A logging company in Wisconsin hired Korling to take pictures of landholdings it planned to sell. A Chicago magazine editor hired him in 1926 to take pictures of the city and Korling moved there. A friend encouraged Korling to show his pictures to a Chicago ad agency art director, and his career as a commercial photographer was launched. From the 1920s through the 1950s Korling was extensively published in Fortune and Life magazines and did annual reports for major companies; Container Corporation of America, Dow Chemical, and Standard Oil of California. His shot of business executives meeting in a boardroom of modern design was chosen by Edward Steichen for the world-touring Museum of Modern Art exhibition The Family of Man which was seen by 9 million visitors.[5] From the late 1940s to 1962 he was granted access to RR Donnelley's Chicago and Crawfordsville facilities, producing more than 300 images for them at a time when the company carefully guarded its innovations. He was favoured for his ability in staging and capturing the essential steps in manufacturing processes, often in the one image, since he rarely made more than one shot at each location.[6] At the same time as being documentary, Korling's Donnelly images are modernist in their composition, treatment of surface, and lighting.[7] In making his architectural photographs Korling never cropped his pictures and relied on available light whenever possible.[8]
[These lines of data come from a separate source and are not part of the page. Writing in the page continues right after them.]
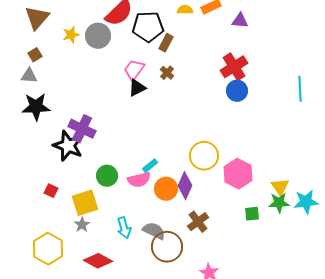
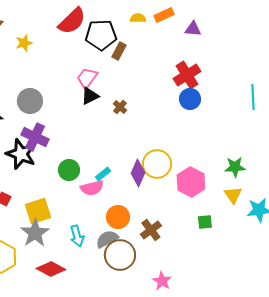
gray circle: (98, 36) -> (30, 101), moved
brown cross: (167, 73) -> (120, 107), moved
green circle: (107, 176) -> (69, 170), moved
purple diamond: (185, 186) -> (138, 173), moved
orange circle: (166, 189) -> (118, 217), moved
green star: (279, 203) -> (235, 167), moved
gray star: (82, 225) -> (35, 233), size x1.8
gray semicircle: (154, 231) -> (107, 239), turned -55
Korling’s portrayal of children, in their own homes rather than in the studio, with his Graflex fitted with his automatic diaphragm and multiple flash units for lighting were noted in a number of articles as ‘natural’ and unselfconscious and were promoted by the Graflex company in their advertising.[9] His photograph of his son Peter’s hand in his was seen widely as used in an insurance promotions that won the 1937 National Advertising Award.
After becoming an important commercial and industrial photographer Korling went back to the subject of plant life for his third career his in old age. He lived long enough to reconcile his two passions, photographing indigenous plant life across the Midwest and around the country while on corporate assignments. He published several books of his nature work that sold more than 100,000 copies over the last four decades.[10]
In his book The boreal forest and borders, from nature he remembers as a boy bicycling to the edges of his town on the West coast of Sweden and rediscovering same forest's edge in North America where, he writes, “Natural vegetation everywhere has done considerable retreating in our lifetimes. This book, as will each one in the series, Wild Plants In Flower, aims to provoke an appreciation for what remains, whether you can recollect what once was or not.” In Chicago on 20 acres near Dundee, he designed an arboretum frequently used for his nature studies. He became well known in Evanston during his last two decades.
Korling died at Lakeshore Health Care and Rehabilitation Center in Chicago after a severe stroke in the prior July, and was survived by his former wife, Diane Fawcett Korling; a son, Peter Felix Korling; and two daughters, Jenny Korling Nowlen and Annika Korling. He was remembered at a gathering at Bookman's Alley in Evanston which stocked his books.[10]